Retention is also a challenge in a tight job market, and Fagan outlined her plans to keep the service's best people by creating a better experience for them and their families. The Coast Guard is creating more options for servicemembers to stay in the same area and the same rank if they desire, allowing spouses and children to put down roots without moving every few years for their servicemember's next promotion or transfer. By removing "up-or-out" high-year tenure, like the Navy, the Coast Guard allows enlisteds to keep serving even if they don't get a raise in grade by a specific cutoff date. 

The service is also making multimillion-dollar investments in training facilities, childcare, housing, healthcare, behavioral health services, parental leave, and modernized HR services, all in an effort to make the Coast Guard life more attractive. "An external network of support is equally critical to the success of our workforce. The demands of military service mean that while we recruit individuals, we retain families," said Fagan. 

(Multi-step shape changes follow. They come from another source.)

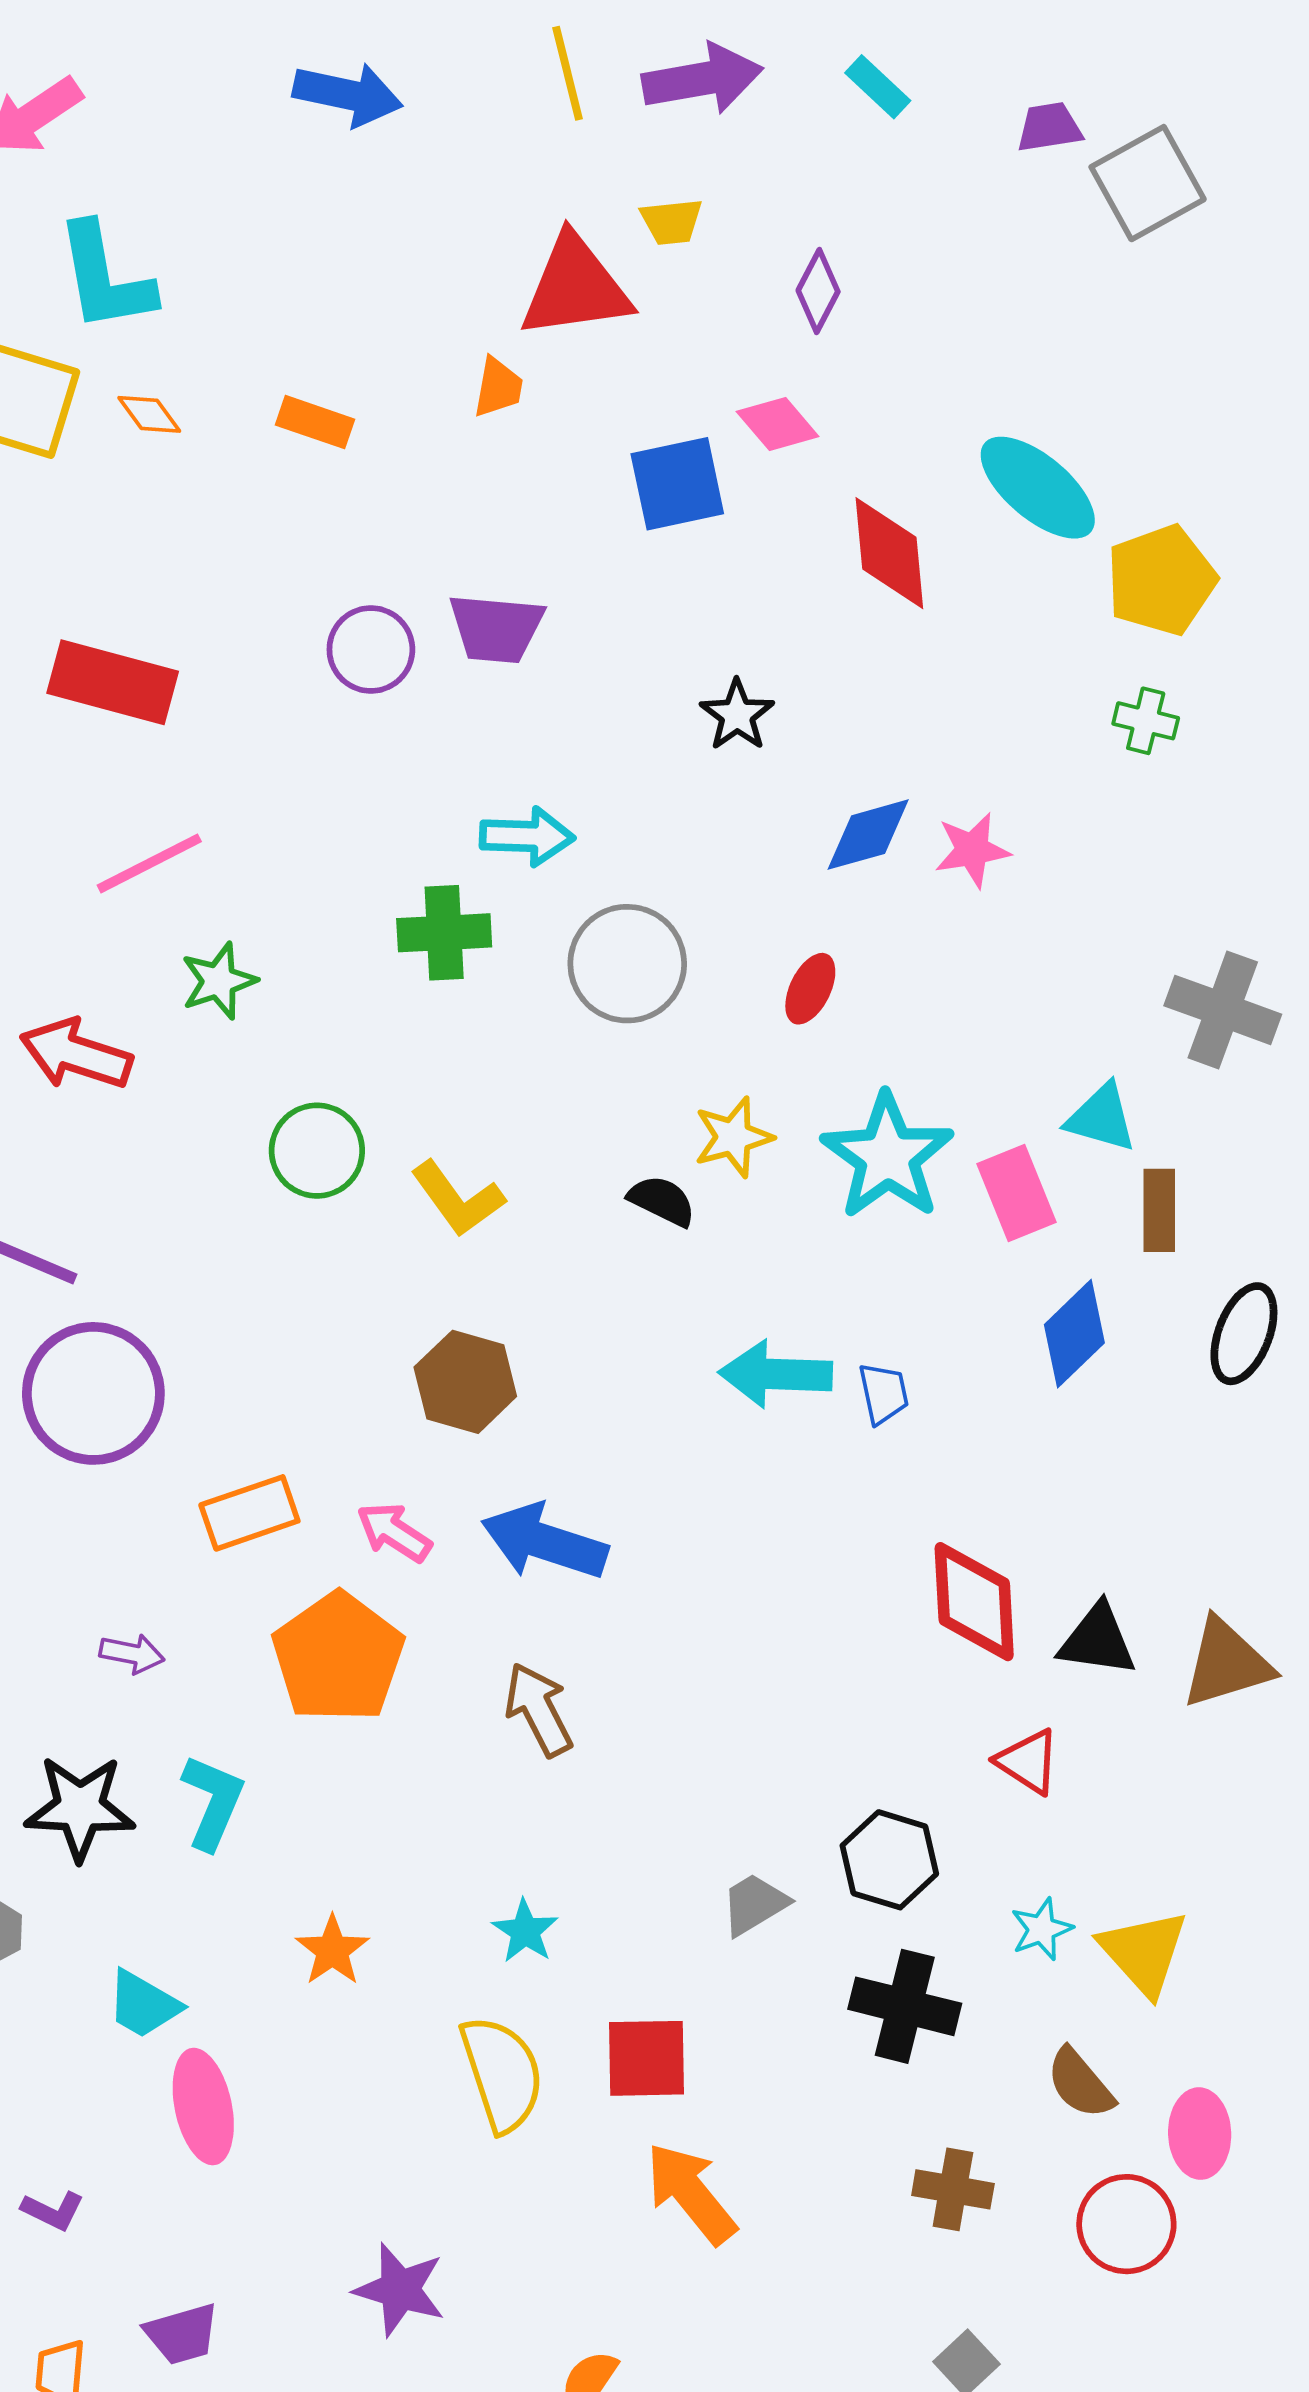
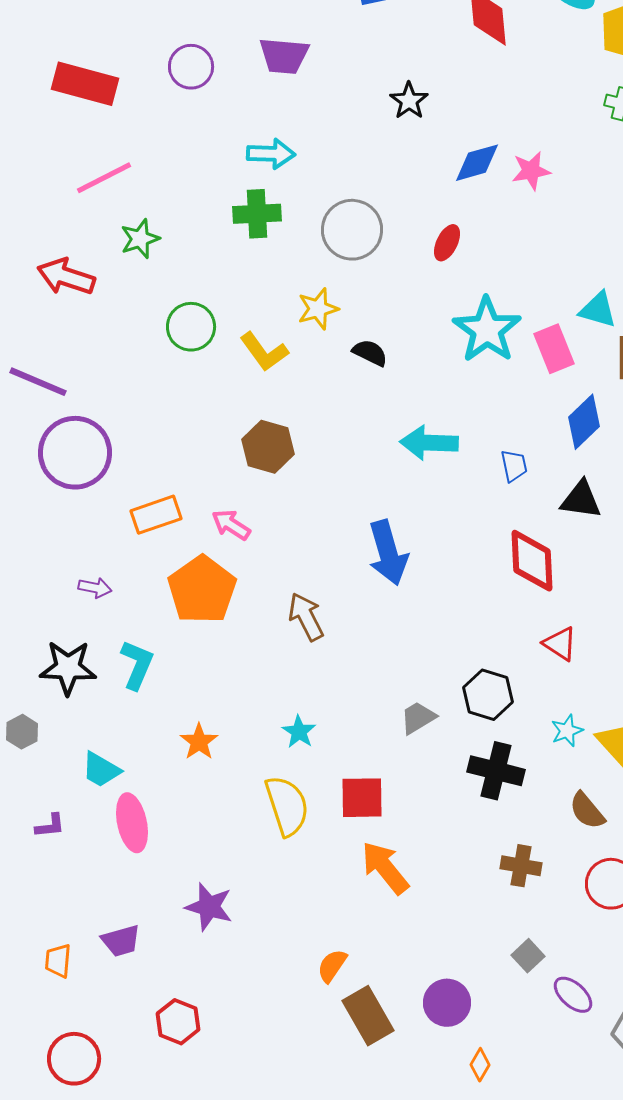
purple circle: (371, 649) -> (191, 67), moved
cyan arrow: (527, 836) -> (271, 154), moved
yellow star: (733, 1137) -> (318, 309), moved
blue trapezoid: (884, 1393) -> (514, 466), moved
blue arrow: (544, 1542) -> (388, 553), moved, turned -124
black triangle: (1097, 1640) -> (581, 500), moved
purple L-shape: (53, 2211) -> (50, 826), moved, turned -32
purple star: (400, 2290) -> (209, 907), moved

All branches of the armed forces are working hard to find new servicemembers and keep them in an era of historically-low unemployment. The U.S. Navy has already reduced its recruitment test score standards to the lowest level allowed by law, maximized recruitment age to 41, increased enlistment bonuses, waived past physical-fitness test failures, lifted high-year tenure, and drawn down its holding pool of Deferred Entry Program recruits to the lowest level in 40 years.